Il y a un peu plus d’un an, le 2 juin 2002, Gabriel Murr était élu député de l’opposition pour le siège grec-orthodoxe du Metn, au terme d’une bataille mémorable. Trois mois après, l’État fermait la chaîne de télévision de l’opposition, MTV, et M. Murr était destitué de son mandat de député.
Certains disent qu’il a tout perdu, qu’il n’aurait pas dû se lancer dans un pari impossible. D’autres pensent qu’il s’est laissé manipuler, qu’on l’a floué. Qu’à cela ne tienne, Gabriel Murr ne regrette rien. Bien au contraire, il est prêt à remettre ça, à repartir en guerre contre les seigneurs du pouvoir et les féodaux qui leurs sont acquis, au Metn comme partout ailleurs. Et si, actuellement, il est quelque peu à l’écart de l’actualité politique, c’est uniquement parce qu’il est « interdit de passage à la télévision ». « Mais je ne suis pas le seul : c’est aussi le cas de beaucoup d’autres opposants », dit-il. « Le pouvoir actuel, avec ses ramifications, essaye de nous cerner de toute part », poursuit-il.
« Le pouvoir en place est le résultat de l’accord de Taëf, et a été créé et géré par la Syrie. Ceux qui sont au pouvoir sont des marionnettes: sur 128 députés, il y en a seulement une vingtaine qui ne sont pas de petits pantins. Dans les hautes sphères du pouvoir, tous sont de grandes marionnettes, et les ficelles sont tirées par Damas. Comment peut-on, à partir de là, donner à cette équipe la dénomination de “pouvoir” ? On leur permet de discuter des carrières, des déchets naturels, de se quereller, l’essentiel étant de nous faire oublier que toute la face du Moyen-Orient est en train de changer. Or il n’y a pas de plus aveugle que celui qui ne veut pas voir. Les changements sont là, mais les autorités libanaises et syriennes essaient de mener la politique de l’autruche: Les simulacres de repli des forces (syriennes du Liban), ce sont des histoires à dormir debout », affirme Gabriel Murr, enchaînant phrase sur phrase, sans s’interrompre.
Ne croit-il donc pas au dernier repli partiel de l’armée syrienne ? « Il va y avoir un retrait total obligatoire de la Syrie. Damas ne peut plus rester au Liban, ni à travers ses forces armées ni à travers ses SR. Les changements régionaux vont aboutir à des changements politiques partout dans la région. Le Baas, qui n’est plus au pouvoir en Irak, ne peut subsister dans un autre pays. C’est un système moyenâgeux où la force du pouvoir élimine toute autre forme de pensée, de réflexion ou de politique. On nous dit que nous prenons appui sur les États-Unis. Mais qui a permis à la Syrie, en 1976, d’entrer au Liban ? Qui a mis en place l’accord de Taëf et le mandat syrien sur la Syrie ? Ceux qui ont permis la présence syrienne demanderont à Damas de quitter le Liban », répond-il, en plaidant en faveur de meilleures relations entre les deux États. D’ailleurs, « c’est la classe politique qui est responsable de l’intervention permanente de la Syrie parce qu’elle est le produit de Damas. J’ai passé cinq mois au Parlement et j’ai travaillé dix ans dans l’information. Pourtant, je ne connais pas nos 128 députés », poursuit-il.
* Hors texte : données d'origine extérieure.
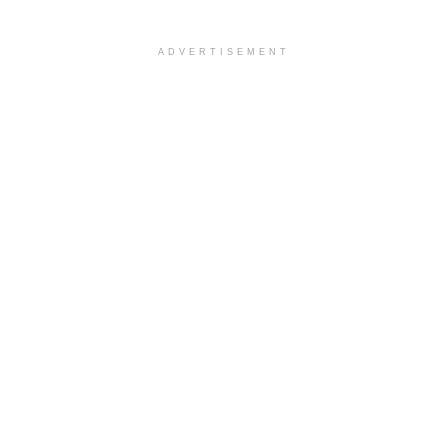
ADVERTISEMENT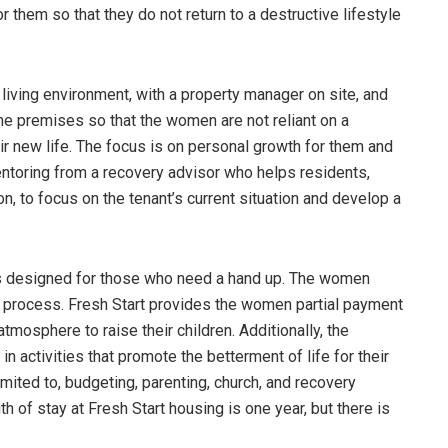
hem so that they do not return to a destructive lifestyle
living environment, with a property manager on site, and
the premises so that the women are not reliant on a
heir new life. The focus is on personal growth for them and
mentoring from a recovery advisor who helps residents,
, to focus on the tenant’s current situation and develop a
t is designed for those who need a hand up. The women
n process. Fresh Start provides the women partial payment
atmosphere to raise their children. Additionally, the
in activities that promote the betterment of life for their
limited to, budgeting, parenting, church, and recovery
 of stay at Fresh Start housing is one year, but there is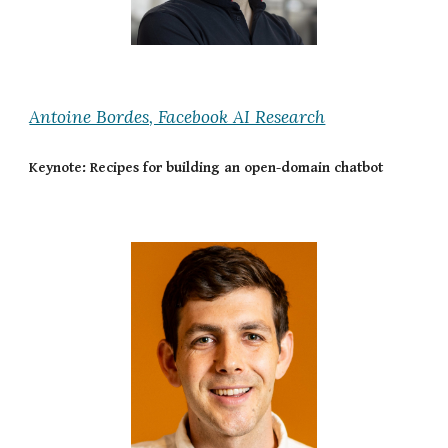
Antoine Bordes, Facebook AI Research
Keynote: Recipes for building an open-domain chatbot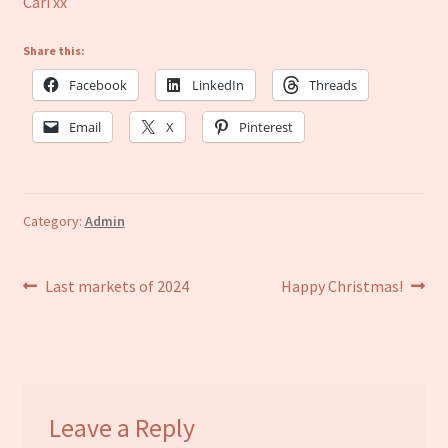
Cari xx
Share this:
Facebook
LinkedIn
Threads
Email
X
Pinterest
Category:
Admin
Post
Previous
Next
Last markets of 2024
Happy Christmas!
post:
post:
navigation
Leave a Reply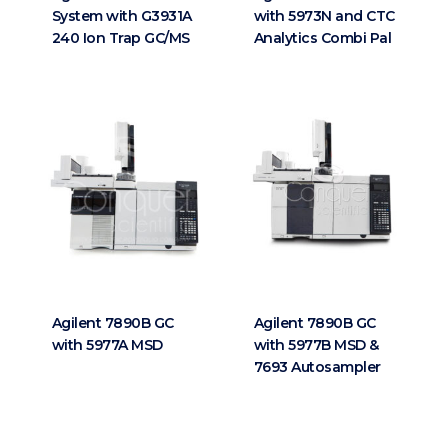
System with G3931A
with 5973N and CTC
240 Ion Trap GC/MS
Analytics Combi Pal
Agilent 7890B GC
Agilent 7890B GC
with 5977A MSD
with 5977B MSD &
7693 Autosampler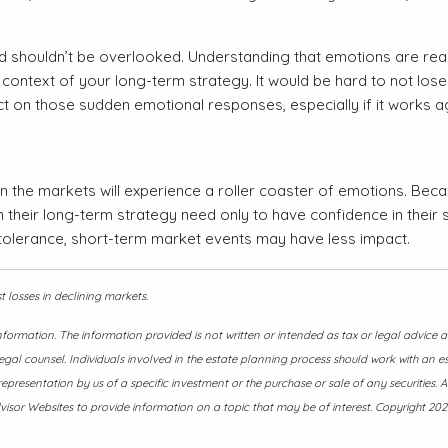
d shouldn’t be overlooked. Understanding that emotions are rea
ontext of your long-term strategy. It would be hard to not lose s
ct on those sudden emotional responses, especially if it works ag
on the markets will experience a roller coaster of emotions. Beca
their long-term strategy need only to have confidence in their str
tolerance, short-term market events may have less impact.
st losses in declining markets.
nformation. The information provided is not written or intended as tax or legal advice
egal counsel. Individuals involved in the estate planning process should work with an e
presentation by us of a specific investment or the purchase or sale of any securities. A
isor Websites to provide information on a topic that may be of interest. Copyright 202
Pense-t-il qu’il a été « lâché », d’une certaine manière, par ses alliés ? « Non. Le problème résidait dans un déséquilibre de forces en faveur du pouvoir : c’est le clan du président, à commencer par son gendre – lequel a été récompensé en étant nommé une seconde fois ministre de l’Intérieur – qui a mené la contre-offensive du Metn. On nous dit qu’il faut respecter le président de la République. Je veux bien, dès lors qu’il remplit sa fonction de chef de l’État. Mais à partir du moment où il entre dans le jeu politique, il devient un politicien. » Selon l’ex-député, cette contre-offensive s’est traduite d’abord par « un laminage des institutions judiciaires » puis par des campagnes contre des pôles de l’opposition, comme Amine Gemayel, Michel Aoun, Nayla Moawad, Farès Souhaid, Samir Frangié, puis en empêchant tout mouvement populaire de soutien à la MTV. « Même les chandelles ont été interdites ! Y a-t-il plus pacifique qu’un sit-in avec des chandelles ? », s’indigne-t-il, en allusion à un sit-in organisé par les employés de la MTV après la fermeture de la chaîne et dispersé par les forces de l’ordre. « Les pompiers sont faits pour éteindre le feu, pas pour éteindre la flamme des jeunes qui manifestent pour la liberté d’expression », indique-t-il.

Revoir Habib Sadek
au Parlement...
N’a-t-il rien à reprocher à ses alliés dans l’opposition durant toute la période qui a suivi la fermeture de la MTV ? « Je leur ai dit : “Vous êtes tous des chefs, mais il n’y a pas de chef”. Il existe plusieurs groupes au sein de l’opposition, sans décideur. Or dans le groupe du pouvoir, il y a un décideur : le Syrien, qui impose sa conduite à MM. Hariri, Berry... Par exemple, il a dit à M. Berry d’annuler le mandat de Gabriel Murr par le biais du Conseil constitutionnel. Et dès ma première séance au Parlement, j’ai compris que j’allais être privé de mon siège. »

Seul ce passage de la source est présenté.